***** Exercise input *****
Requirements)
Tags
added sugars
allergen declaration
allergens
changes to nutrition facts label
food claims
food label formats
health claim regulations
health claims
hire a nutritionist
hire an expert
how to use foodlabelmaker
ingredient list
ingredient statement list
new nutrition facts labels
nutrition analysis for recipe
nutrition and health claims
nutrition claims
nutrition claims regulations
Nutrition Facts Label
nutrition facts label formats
*****
***** Exercise input *****
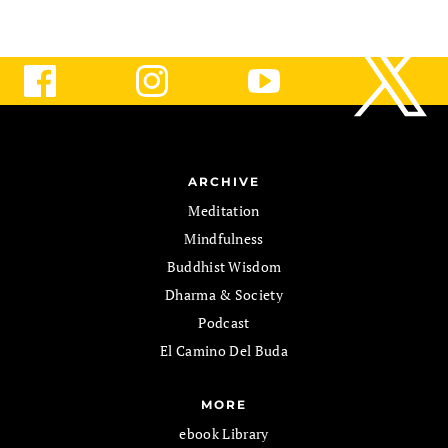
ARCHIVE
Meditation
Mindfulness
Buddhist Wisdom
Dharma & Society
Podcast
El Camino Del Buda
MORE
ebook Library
*****
:: Activity ::
Reply with only the number of lines in the entries that contain the word "regulations".

:: Response ::
2